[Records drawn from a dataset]
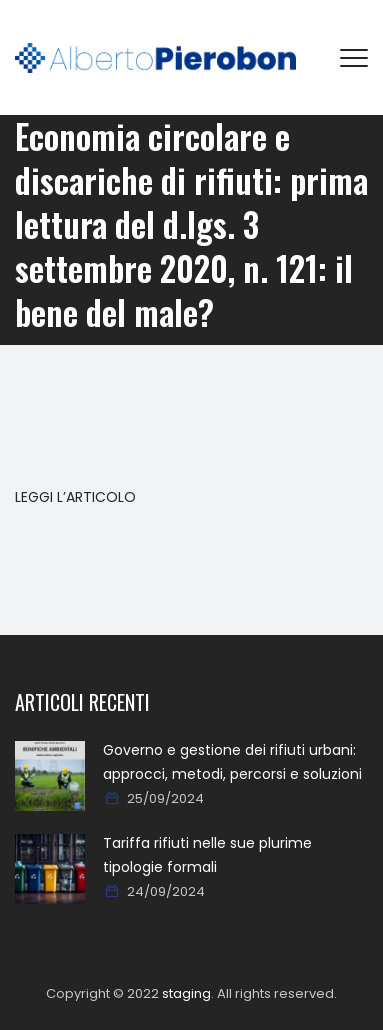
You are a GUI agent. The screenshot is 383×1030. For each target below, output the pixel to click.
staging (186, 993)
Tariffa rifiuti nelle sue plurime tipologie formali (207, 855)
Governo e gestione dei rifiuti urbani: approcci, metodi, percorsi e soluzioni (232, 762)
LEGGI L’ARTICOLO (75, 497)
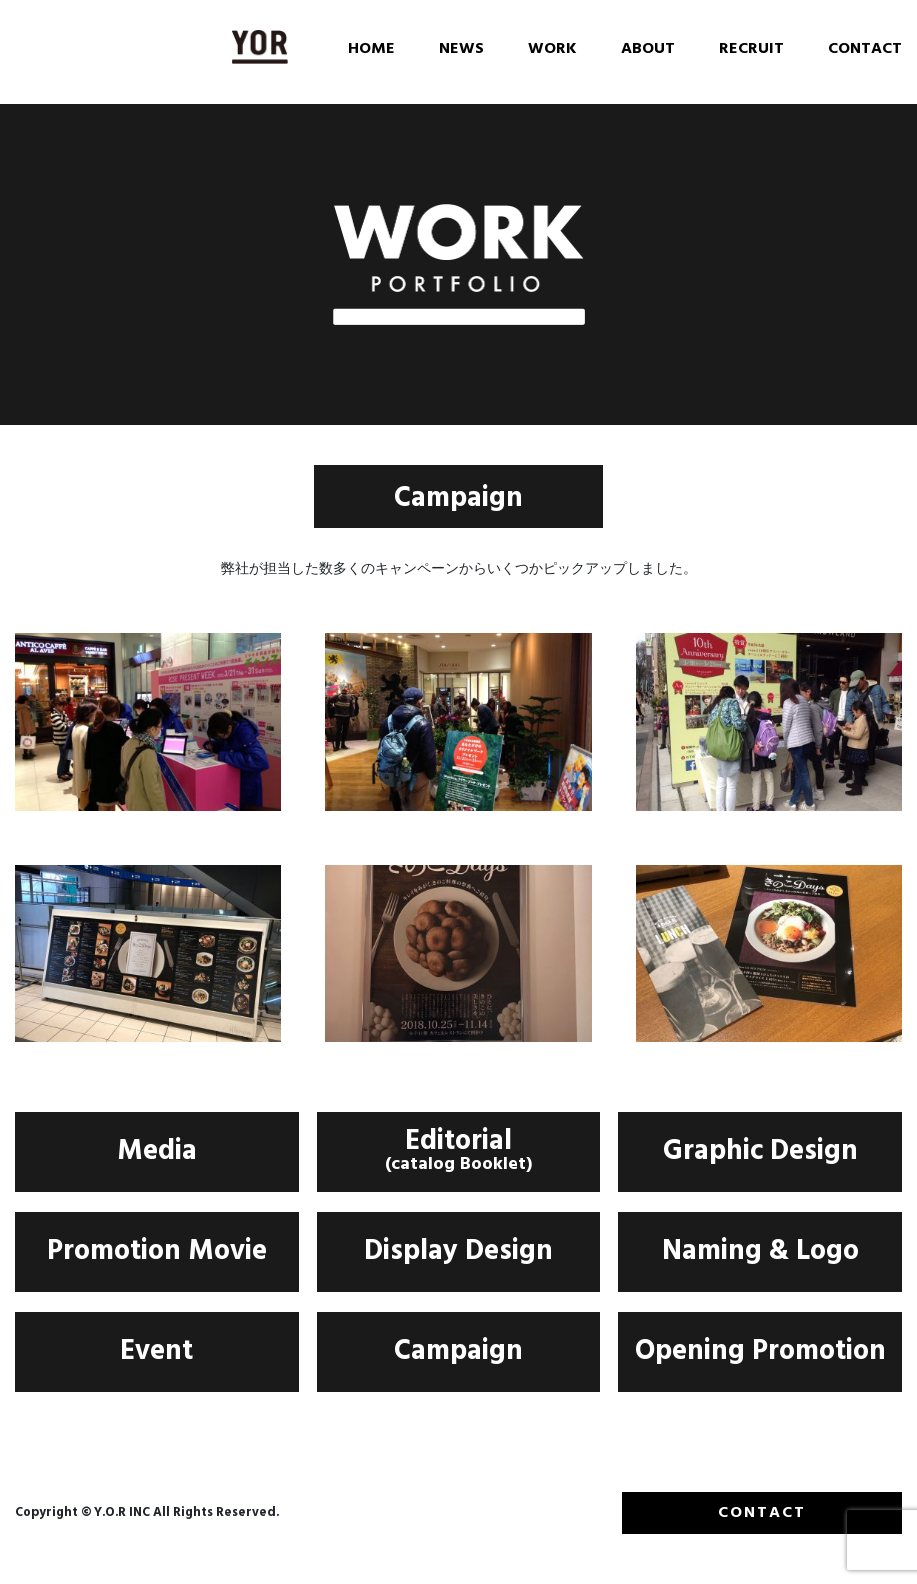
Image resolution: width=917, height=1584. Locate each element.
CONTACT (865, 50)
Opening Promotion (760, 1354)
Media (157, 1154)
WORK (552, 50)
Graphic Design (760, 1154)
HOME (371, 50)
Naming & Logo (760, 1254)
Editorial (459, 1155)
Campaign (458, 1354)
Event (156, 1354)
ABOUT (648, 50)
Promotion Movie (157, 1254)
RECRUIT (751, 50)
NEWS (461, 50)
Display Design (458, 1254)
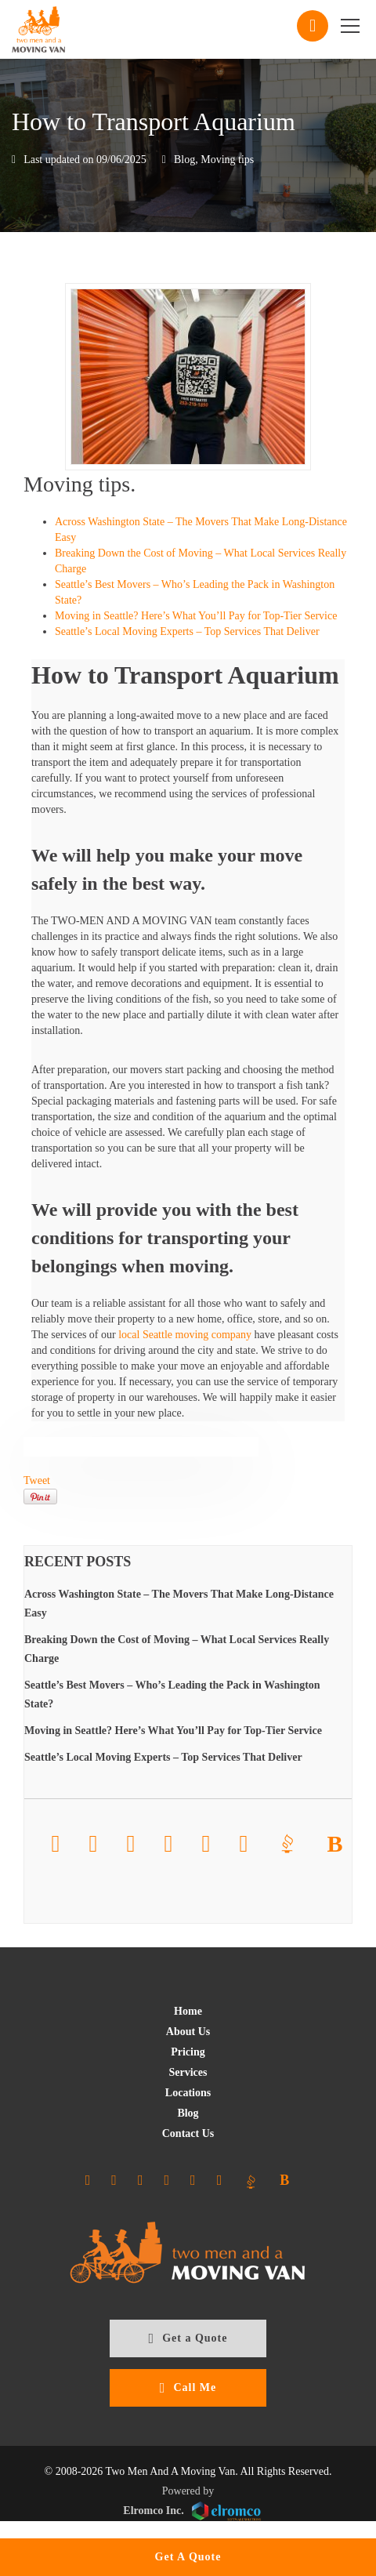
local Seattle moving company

Exercise aim :: For every entry above, please output the text exactly and leave any picture behind.

Answer to the exercise ::
You are a GUI agent. The screenshot is 383×1030. For each target below, output the pixel to click.
staging (186, 993)
Tariffa rifiuti nelle sue plurime tipologie formali (207, 855)
Governo e gestione dei rifiuti urbani: approcci, metodi, percorsi e soluzioni (232, 762)
LEGGI L’ARTICOLO (75, 497)
Image resolution: width=917, height=1584. Locate each element.
CONTACT (865, 50)
Opening Promotion (760, 1354)
Media (157, 1154)
WORK (552, 50)
Graphic Design (760, 1154)
HOME (371, 50)
Naming & Logo (760, 1254)
Editorial (459, 1155)
Campaign (458, 1354)
Event (156, 1354)
ABOUT (648, 50)
Promotion Movie (157, 1254)
RECRUIT (751, 50)
NEWS (461, 50)
Display Design (458, 1254)
local Seattle moving company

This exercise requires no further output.